Mosca ha visto sempre con grande irritazione il tentativo di emancipazione da parte ucraina. Un esempio paradigmatico è stato in tal senso la cosiddetta “Rivoluzione arancione” del novembre del 2004. La protesta era scoppiata in seguito a brogli elettorali avvenuti durante le elezioni presidenziali, che avevano decretato la vittoria del filo russo Yanukovich. La gente si era riversata in massa in piazza Maidan e vi era rimasta fino all’annuncio che le elezioni sarebbero state ripetute. Questa volta a vincere contro il delfino di Mosca fu il filo occidentale Viktor Yuschenko. Mosca però non si diede per vinta e per diversi inverni di seguito tagliò le forniture di gas che attraversavano i gasdotti ucraini in direzione dell’Europa occidentale.

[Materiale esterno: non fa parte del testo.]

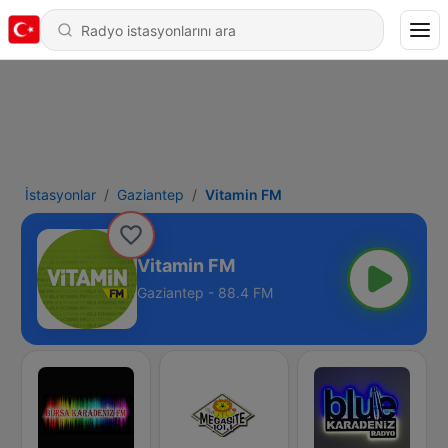
İstasyonlar
Gaziantep
Vitamin FM
Vitamin FM
Gaziantep - 88.4 FM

Nonostante i rapporti sempre tesi, la Russia è però rimasta fino a pochi anni fa il partner commerciale più importante per gli ucraini. Ed è solo con la rivolta di piazza Maidan del 2013 che la situazione è definitivamente precipitata e oggi gli scambi commerciali tra i due Paesi si sono pressoché dimezzati.
Il nuovo trattato di libero scambio con l’Ue, spiegano molti economisti, potrà dare un importante impulso alla modernizzazione dello Stato. Ma uno studio condotto dalla fondazione tedesca Friedrich Ebert Stiftung fa però notare che, per assorbire gli inevitabili cambiamenti che il Dcfta porterà con sé (tra cui l’espulsione dal mercato di prodotti ucraini di basso valore) ci vorranno ulteriori 60 – 100 miliardi di euro di aiuti.

Il Paese si muove da tempo sull’orlo del baratro. Un rischio acuito dal fatto che anche le condizioni economiche precarie forniscono ai russi un ulteriore strumento di pressione. Diversamente dagli altri creditori che lo scorso agosto hanno accettato una ristrutturazione del debito ucraino, Mosca non ha mai preso in considerazione una simile soluzione. Kiev deve alla Russia 3 miliardi di euro per forniture di gas mai pagate. E visto che fino ad oggi i tentativi di trovare una soluzione accettabile per entrambe le parti sono falliti, il confronto tra i due contraenti avverrà ora per via giudiziaria. Non pagare significa per Kiev però correre un serio pericolo. Nella migliore delle ipotesi, avvertono gli esperti, l’economia del Paese rischia un declassamento da parte delle agenzie di rating e nella peggiore la bancarotta di Stato.